LitertCoach._infer() removed (was only called by propose()).
LitertCoach._generate() rewritten to use litert_lm.Engine instead of the desktop-unsupported mediapipe.tasks.python.genai.inference API.
LitertCoach.brief() + debrief() unchanged in signature; underlying _generate() swap is transparent.
tests/test_coach_engine_litert.py added — 8 tests, all PASSED on the laptop with the actual model loaded; SKIPPED cleanly when the model file is absent (CI machines without the 2.4 GB download).
The propose() short-circuit is itself tested — test_propose_falls_through_to_rule_per_three_tier_scope asserts the returned message's reason never starts with litert:.

Pressure tests¶

Cold start — first call after process boot: brief() will be slower (KV cache warm-up). Acceptable; pre-brief is paddock.
Model file moves between calls — engine is held open for the process lifetime. If the file is deleted mid-process (e.g. user runs litert-lm delete gemma-4-e2b), the engine survives because libraries are mmapped; subsequent brief/debrief should still work until process restart.
GPU backend — ADR-016's CAN ingest fights for CPU; if we move LLM to GPU, latency drops further. Today: CPU only.
Multiple coaches at once — one LitertCoach per process. Don't instantiate twice (each loads 2.4 GB into RAM); use the singleton make_coach('auto') pattern in the bridge.
Termux deployment — same litert-lm pip package, same .litertlm file format, same code path. The Pixel 10's Tensor G5 is currently used as CPU only (NPU/TPU integration is litert-lm's roadmap, not ours). When NPU lands, brief/debrief get faster for free.

Consequences¶

Positive - In-drive coaching is now sub-100ms by construction. - LLM is reserved for the use cases where its quality earns its latency. - Code review surface for "is this a hot-path LLM call" is bounded — only LitertCoach.brief() and .debrief() are LLM call sites. - Cloud Gemini is removed entirely from the bridge ([ADR-017 follow-up: _gemini_insights deleted, /score rewired to local Gemma]).

Negative - The in-drive vocabulary is fixed. New phrases require code changes, not a prompt tweak. Mitigation: every Bentley concept (9) × every marker (16) × every skill level (3) gives 432 phrase slots — plenty. - The pre-rendered phrase library doesn't exist yet. Until it does, in-drive TTS will be runtime-synthesised by the PWA's Web Speech API (lower quality, browser-default voice). Acceptable for May 23 demo.

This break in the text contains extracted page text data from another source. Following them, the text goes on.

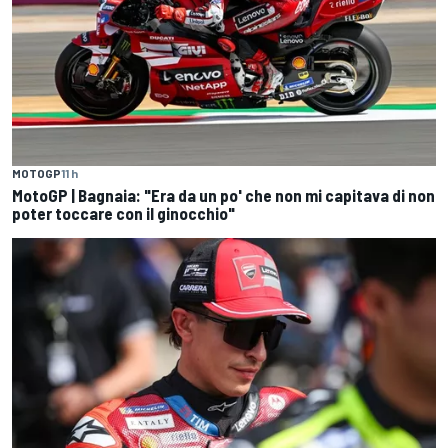
MOTOGP
11 h
MotoGP | Bagnaia: "Era da un po' che non mi capitava di non
poter toccare con il ginocchio"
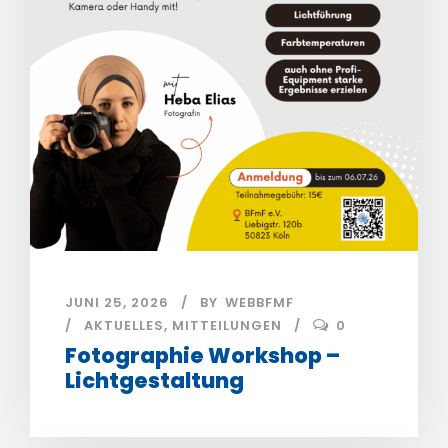
JUNI 25, 2026
BY
WEBBFMF
AKTUELLES
,
MITTEILUNGEN
0
Fotographie Workshop –
Lichtgestaltung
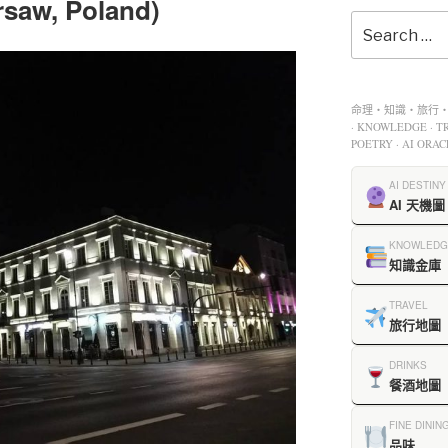
aw, Poland)
命理・知識・旅行・餐
· KNOWLEDGE · TR
POETRY · AI ORAC
AI DESTINY
AI 天機圖
KNOWLEDG
知識金庫
TRAVEL
旅行地圖
DRINKS
餐酒地圖
FINE DININ
品味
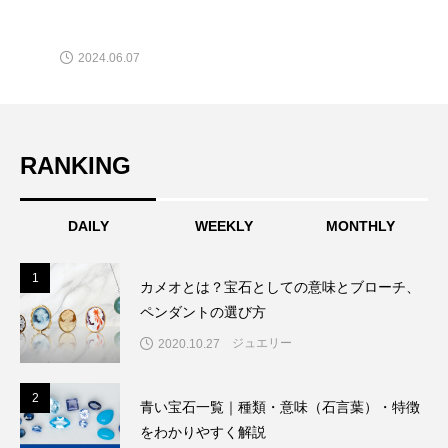
2024.06.07
RANKING
DAILY
WEEKLY
MONTHLY
1
1
カメオとは？宝石としての意味とブローチ、
ペンダントの選び方
ジュエリー
2020.10.27
2
2
青い宝石一覧｜種類・意味（石言葉）・特徴
をわかりやすく解説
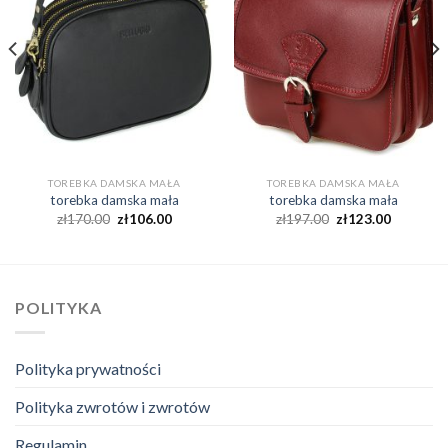
TOREBKA DAMSKA MAŁA
TOREBKA DAMSKA MAŁA
torebka damska mała
torebka damska mała
zł
170.00
zł
106.00
zł
197.00
zł
123.00
POLITYKA
Polityka prywatności
Polityka zwrotów i zwrotów
Regulamin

ADR-002 — Split-Brain Architecture with Message Arbiter — the in-drive cadence + priority model this builds on.
ADR-009 — Graceful Degradation Protocol — RuleCoach is the fallback when LiteRT can't load.
ADR-011 — Named-Marker Schema — the phrase keys (the bridge / the bump / the K-wall bend) that anchor in-drive cues.
ADR-012 — Coach Engine Adapter — RuleCoach + LitertCoach interface; this ADR refines what LitertCoach.propose() means.
ADR-016 — USB-CAN Ingest + Vue PWA Frontend — the bridge architecture this coach scoping fits into.